全部デタラメとはいわないが、あまり真に受けるとバカをみる。
「ステーキは斜めにするとよく切れるんだ」
もちろん真剣に試してみましたとも。
フォークの背にライスを乗せるなんて、できなくてよかった(笑)。
「欧米の男の人って、パンツはかないんだってね」
だからYシャツの前後がタレているのだという解説つき。
うーむ、男同士で確かめたことないけど、たぶんパンツはいてる。
「太っている女性は金持ちと思われて、もてる」
うそばっかり…って、怒っていた女性を知っている。
「ブランド品ってのは本来は貴族が買うものなんだ。
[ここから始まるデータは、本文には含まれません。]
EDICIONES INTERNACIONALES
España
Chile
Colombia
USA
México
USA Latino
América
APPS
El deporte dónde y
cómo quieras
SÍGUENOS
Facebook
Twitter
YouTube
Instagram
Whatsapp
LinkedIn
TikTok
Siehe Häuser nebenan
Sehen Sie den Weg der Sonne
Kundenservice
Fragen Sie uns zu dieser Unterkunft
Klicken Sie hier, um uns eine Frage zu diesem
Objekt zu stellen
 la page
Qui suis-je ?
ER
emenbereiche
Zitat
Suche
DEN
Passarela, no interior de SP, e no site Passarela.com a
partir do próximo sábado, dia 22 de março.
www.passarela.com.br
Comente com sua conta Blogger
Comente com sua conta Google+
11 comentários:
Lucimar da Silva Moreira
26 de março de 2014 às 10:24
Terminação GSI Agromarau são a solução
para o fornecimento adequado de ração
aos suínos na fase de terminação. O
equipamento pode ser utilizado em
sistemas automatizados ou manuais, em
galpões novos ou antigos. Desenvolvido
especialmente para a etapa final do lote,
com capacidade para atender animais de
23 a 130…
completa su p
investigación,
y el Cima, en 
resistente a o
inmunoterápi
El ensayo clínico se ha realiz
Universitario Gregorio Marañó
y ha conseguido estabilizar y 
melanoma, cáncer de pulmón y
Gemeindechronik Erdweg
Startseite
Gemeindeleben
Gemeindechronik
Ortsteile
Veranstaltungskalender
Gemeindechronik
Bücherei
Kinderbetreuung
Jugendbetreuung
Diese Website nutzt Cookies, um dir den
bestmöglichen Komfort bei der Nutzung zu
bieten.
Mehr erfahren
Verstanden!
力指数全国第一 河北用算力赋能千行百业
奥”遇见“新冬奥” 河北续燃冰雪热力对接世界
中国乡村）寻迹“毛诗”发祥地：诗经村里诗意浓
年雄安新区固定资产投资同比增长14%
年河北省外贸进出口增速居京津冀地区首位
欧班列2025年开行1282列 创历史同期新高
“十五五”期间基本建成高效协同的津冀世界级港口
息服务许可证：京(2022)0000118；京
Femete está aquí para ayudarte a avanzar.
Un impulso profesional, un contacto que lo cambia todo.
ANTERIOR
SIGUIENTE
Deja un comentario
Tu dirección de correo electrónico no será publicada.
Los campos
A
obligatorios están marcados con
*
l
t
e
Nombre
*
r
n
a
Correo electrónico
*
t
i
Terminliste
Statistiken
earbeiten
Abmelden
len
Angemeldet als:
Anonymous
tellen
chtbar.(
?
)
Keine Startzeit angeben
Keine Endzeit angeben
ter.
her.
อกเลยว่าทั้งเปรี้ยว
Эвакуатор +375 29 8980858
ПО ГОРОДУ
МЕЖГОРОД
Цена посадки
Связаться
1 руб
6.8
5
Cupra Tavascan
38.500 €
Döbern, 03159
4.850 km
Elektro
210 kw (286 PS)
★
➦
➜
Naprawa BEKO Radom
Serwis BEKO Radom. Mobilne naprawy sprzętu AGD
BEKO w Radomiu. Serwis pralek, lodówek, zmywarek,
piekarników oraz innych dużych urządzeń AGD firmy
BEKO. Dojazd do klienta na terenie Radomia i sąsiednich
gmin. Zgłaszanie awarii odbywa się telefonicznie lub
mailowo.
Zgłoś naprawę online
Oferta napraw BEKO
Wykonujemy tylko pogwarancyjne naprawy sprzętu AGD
いまでもね」
それだけで商売が成り立つといいですな。
ところで銀座あたりの直営店は、日本の貴族向けですか。
「フランス人はイジワルで英語を話さない」
なるほど、日本人が英語を話さないのと同じ理由ってことか。
美しい国…(爆笑)。
まだまだ、いろいろとあって退屈しない。
ちなみに僕自身は、あまり傘をささない方だ。
もちろん西洋かぶれというわけではなく、面倒だから。
ちゃんとした用事があって濡れていったら失礼なとき、
カメラなど濡れたら困るものを持っているときなどは別として、
近所をブラブラするくらいなら濡れても気にならない。
というわけで雨にのんびりうたれて歩いていたら、
知らない女性が傘をさしかけてくれたことがある。
「まだお若いのに、いけませんよ」
その言葉から推察できる通り、年配のご婦人だった。
チェルノブイリ原発事故のあとといえば、事情はわかるだろう。
相合い傘ではご婦人も雨に濡れるので、礼をいって走った。
おかげさまで(?)まだ髪の毛は健在だ。
六本木ヒルズのあたりは知らぬが、
都心でも古くからの人が住んでいる地域には、
まだこんな人情が残っている。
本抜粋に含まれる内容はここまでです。